Zanu-PF MP Mr Togarepi denies that the law will be used to stifle criticism, but acknowledges that people will be expected to express those views in Zimbabwe only.
“We are not saying we are not going to be criticised but we cannot allow a Zimbabwean to go and meet those who are hostile to us… You can criticise me here in Zimbabwe, just don’t go there and do it,” he says.
An increase in arrests in Zimbabwe, though, seems to contradict the view that people are free to speak out at home.
Over the last year, more than a dozen journalists, civil society activists and opposition members have been detained.
Neither have private citizens been spared, according to the Zimbabwe Lawyers for Human Rights. It says it has represented a number of people charged for criticising President Emmerson Mnangagwa using a law which criminalises “undermining the president”.
The government has said there is international precedent for the Patriotic Bill, citing the US Logan Act.

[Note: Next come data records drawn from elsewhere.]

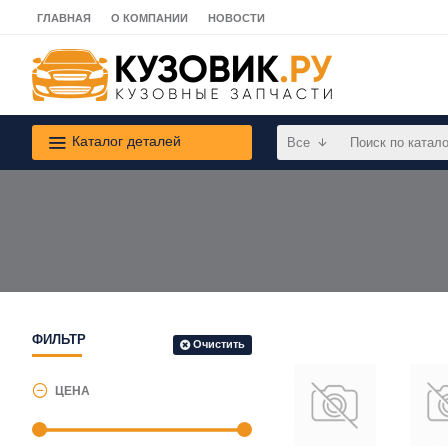
ГЛАВНАЯ
О КОМПАНИИ
НОВОСТИ
Каталог деталей
Все
ФИЛЬТР
Очистить
ЦЕНА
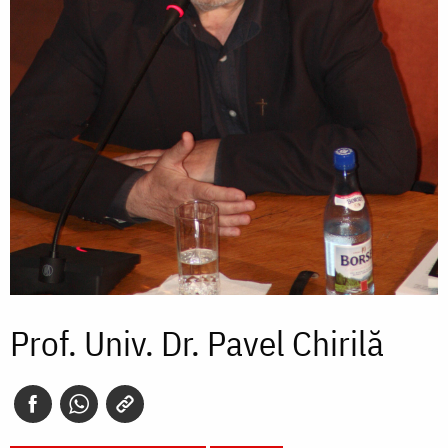
Prof. Univ. Dr. Pavel Chirilă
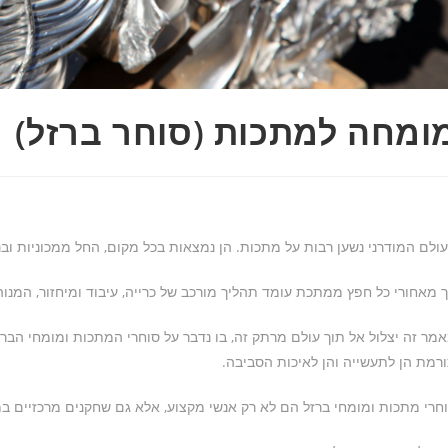
ומחה למתכות (סוחר ברזל)
ולם המודרני נשען רבות על מתכות. הן נמצאות בכל מקום, החל ממכוניות ובני
 מאחורי כל חפץ ממתכת עומד תהליך מורכב של כרייה, עיבוד ומיחזור, המנוהל
מר זה יצלול אל תוך עולם מרתק זה, בו נדבר על סוחרי המתכות ומומחי הבר
רמת הן לתעשייה והן לאיכות הסביבה.
חרי מתכות ומומחי ברזל הם לא רק אנשי מקצוע, אלא גם שחקנים מרכזיים במ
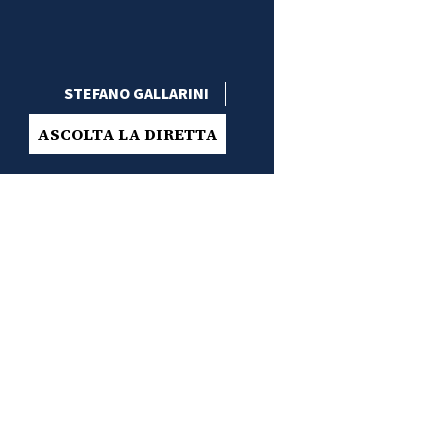
STEFANO GALLARINI
ASCOLTA LA DIRETTA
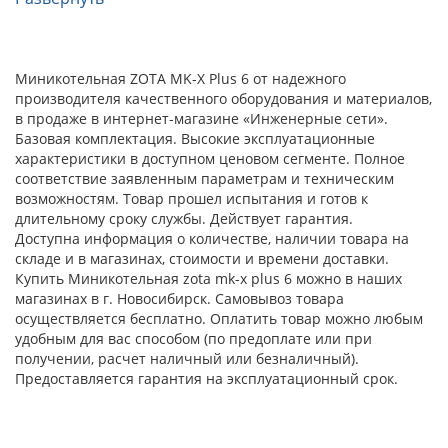
Миникотельная ZOTA MK-X Plus 6 от надежного
производителя качественного оборудования и материалов,
в продаже в интернет-магазине «Инженерные сети».
Базовая комплектация. Высокие эксплуатационные
характеристики в доступном ценовом сегменте. Полное
соответствие заявленным параметрам и техническим
возможностям. Товар прошел испытания и готов к
длительному сроку службы. Действует гарантия.
Доступна информация о количестве, наличии товара на
складе и в магазинах, стоимости и времени доставки.
Купить Миникотельная zota mk-x plus 6 можно в наших
магазинах в г. Новосибирск. Самовывоз товара
осуществляется бесплатно. Оплатить товар можно любым
удобным для вас способом (по предоплате или при
получении, расчет наличный или безналичный).
Предоставляется гарантия на эксплуатационный срок.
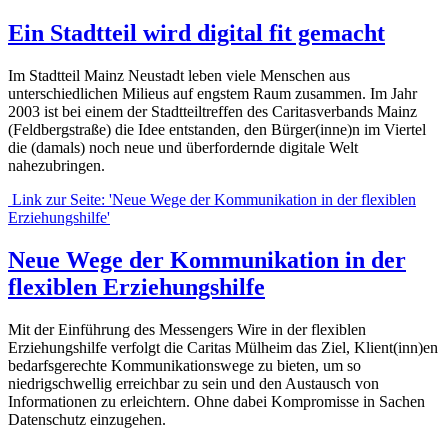
Ein Stadtteil wird digital fit gemacht
Im Stadtteil Mainz Neustadt leben viele Menschen aus
unterschiedlichen Milieus auf engstem Raum zusammen. Im Jahr
2003 ist bei einem der Stadtteiltreffen des Caritasverbands Mainz
(Feldbergstraße) die Idee entstanden, den Bürger(inne)n im Viertel
die (damals) noch neue und überfordernde digitale Welt
nahezubringen.
Link zur Seite: 'Neue Wege der Kommunikation in der flexiblen
Erziehungshilfe'
Neue Wege der Kommunikation in der
flexiblen Erziehungshilfe
Mit der Einführung des Messengers Wire in der flexiblen
Erziehungshilfe verfolgt die Caritas Mülheim das Ziel, Klient(inn)en
bedarfsgerechte Kommunikationswege zu bieten, um so
niedrigschwellig erreichbar zu sein und den Austausch von
Informationen zu erleichtern. Ohne dabei Kompromisse in Sachen
Datenschutz einzugehen.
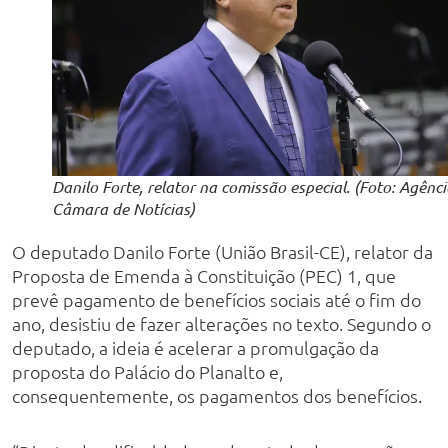
Danilo Forte, relator na comissão especial. (Foto: Agênc
Câmara de Notícias)
O deputado Danilo Forte (União Brasil-CE), relator da
Proposta de Emenda à Constituição (PEC) 1, que
prevê pagamento de benefícios sociais até o fim do
ano, desistiu de fazer alterações no texto. Segundo o
deputado, a ideia é acelerar a promulgação da
proposta do Palácio do Planalto e,
consequentemente, os pagamentos dos benefícios.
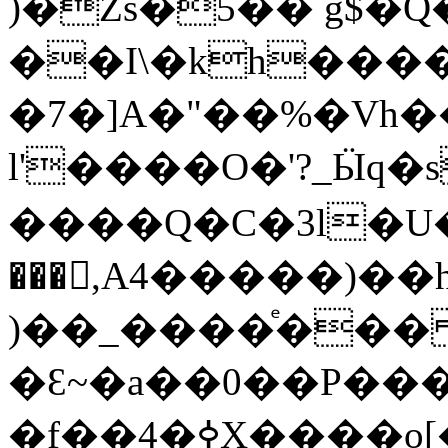
)�߮Zs�5�� g$�Q
��I\�kh��
�7�]A�"��%�Vh�
l'����O�'?
_Ӹq�s״&5GЫ���蒕
����Q�C�3l�U���
���,A4�����)��h�uy�����ޟ��|`�
)��_����ͤ���
�Ԑ~�a��0��P���
�f��4�ߦX����o[�G���F�B�4$+xc��DޔV�`AǌK�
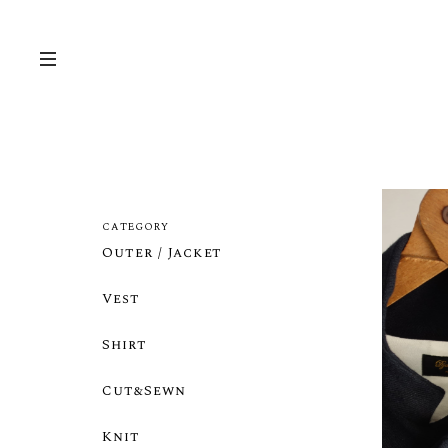
CATEGORY
Outer / Jacket
Vest
Shirt
Cut&Sewn
Knit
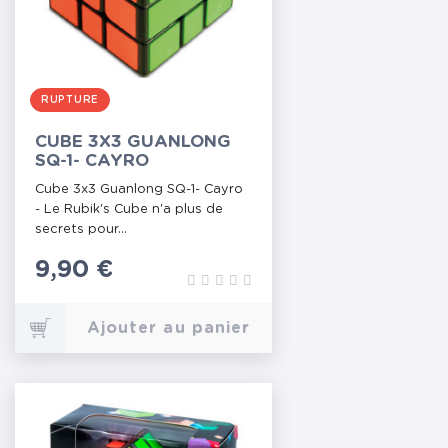
RUPTURE
CUBE 3X3 GUANLONG
SQ-1- CAYRO
Cube 3x3 Guanlong SQ-1- Cayro
- Le Rubik's Cube n'a plus de
secrets pour...
Prix
9,90 €
Ajouter au panier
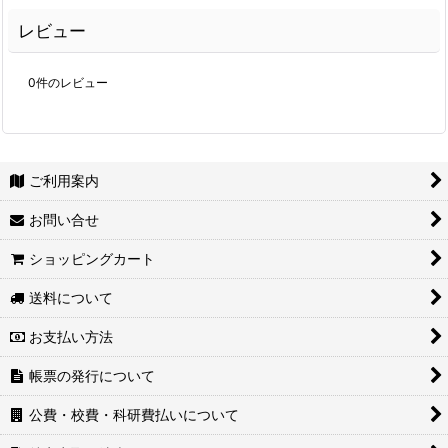
レビュー
0
件のレビュー
ご利用案内
お問い合せ
ショッピングカート
送料について
お支払い方法
帳票の発行について
公費・校費・科研費払いについて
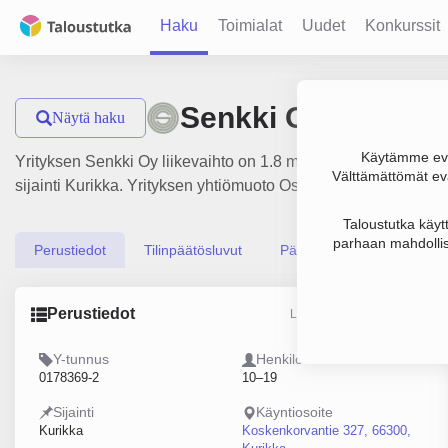
Haku
Toimialat
Uudet
Konkurssit
Senkki Oy
Näytä haku
Käytämme evä
Yrityksen Senkki Oy liikevaihto on 1.8 milj. €, tulos 50 000
Välttämättömät evä
sijainti Kurikka. Yrityksen yhtiömuoto Osakeyhtiö (OY).
Taloustutka käyt
parhaan mahdollis
Perustiedot
Tilinpäätösluvut
Päättäjätiedot
Perustiedot
Lähde: YTJ, PRH, Traficom
Y-tunnus
Henkilöstömäärä
0178369-2
10–19
Sijainti
Käyntiosoite
Kurikka
Koskenkorvantie 327, 66300,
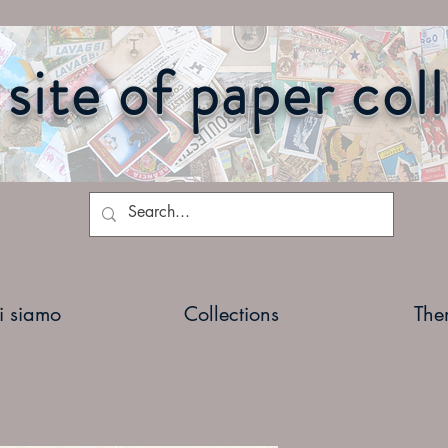
site of paper col
i siamo
Collections
The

This is a rarely invoked measure enacted in 1799 aimed at preventing private citizens from conducting foreign affairs without the permission or involvement of the US government.
Several people have been accused of violating the law, including Reverend Jesse Jackson for travelling to the Kremlin in the 1980s. None of the accusations led to prosecutions.
“Look at [Julian] Assange. Why is he being arrested and taken to America? It is because he has violated their interests,” Mr Togarepi says.
It is not clear when the proposed bill will be brought before parliament, but presidential spokesman George Charamba has said that it is next on the legislative agenda.
If it is passed, lawyer Dr Madhuku says it will be challenged in court, where he feels it would be deemed unconstitutional. He wonders why the government and MPs are even considering this.
“It is unnecessary, undesirable and dangerous,” he adds.